SEATTLE, March 28, 2013 /PRNewswire/ -- From March 21 to May 8, Duke's Chowder House of Seattle will be featuring Dungeness Crab on their Fresh Sheet Menu. Hauled from the coastal waters of Washington, these iconic Northwest crabs are revered for their firm meat, outstanding flavor, and telltale aroma. According to Duke, his crabs are so "dangerously tasty" that you won't be able to stop.
Duke, a self-proclaimed seafood sleuth, sources them locally and is a stickler for only fresh. These meaty crabs are found up and down the West Coast and are carefully managed by the State of Washington—surprisingly only male crabs can be harvested and they must measure at least 6 ¼ inches across the back.

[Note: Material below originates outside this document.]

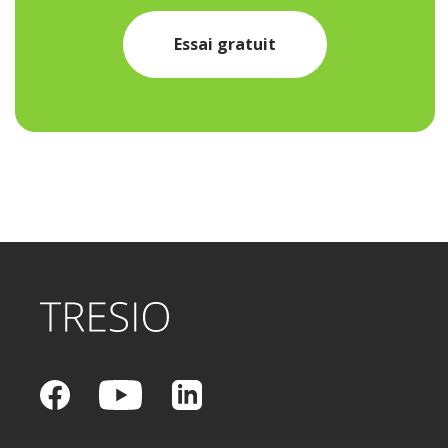
Essai gratuit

Last fall, Duke and his chef headed to Westport where they visited the fishing grounds and toured the crab processing facility at Pacific Seafood. Duke says, "Locally sourced, plentiful, and sustainable. You just can't find a better tasting crab. The crabs are consistently flavorful and the processing is exceptional. All of the crabs arrive on the dock alive and kicking. They are kept cold and picked by hand daily. Crab doesn't freeze well so all of the crab we buy is fresh…I think it's a big deal."

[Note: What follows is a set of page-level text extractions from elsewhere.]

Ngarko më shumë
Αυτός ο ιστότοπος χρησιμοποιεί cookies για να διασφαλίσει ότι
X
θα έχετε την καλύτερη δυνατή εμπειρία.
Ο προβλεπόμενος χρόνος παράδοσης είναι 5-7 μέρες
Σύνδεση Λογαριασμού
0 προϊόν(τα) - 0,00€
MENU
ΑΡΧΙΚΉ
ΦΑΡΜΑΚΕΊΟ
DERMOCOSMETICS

The Fresh Sheet Menu will feature a dozen dishes, including a whole cooked crab. Other specials include a Crab "Un" Cake, which features 84% crab and just enough filler to hold the crab together without compromising flavor and texture. The Northwest Coast Fresh Dungeness Crab and Wild Mexican Prawn Salad will include a not so secret dressing. The Crabby Chowder Galore and the Crab Gnocchi are two comforting dishes for a cold day.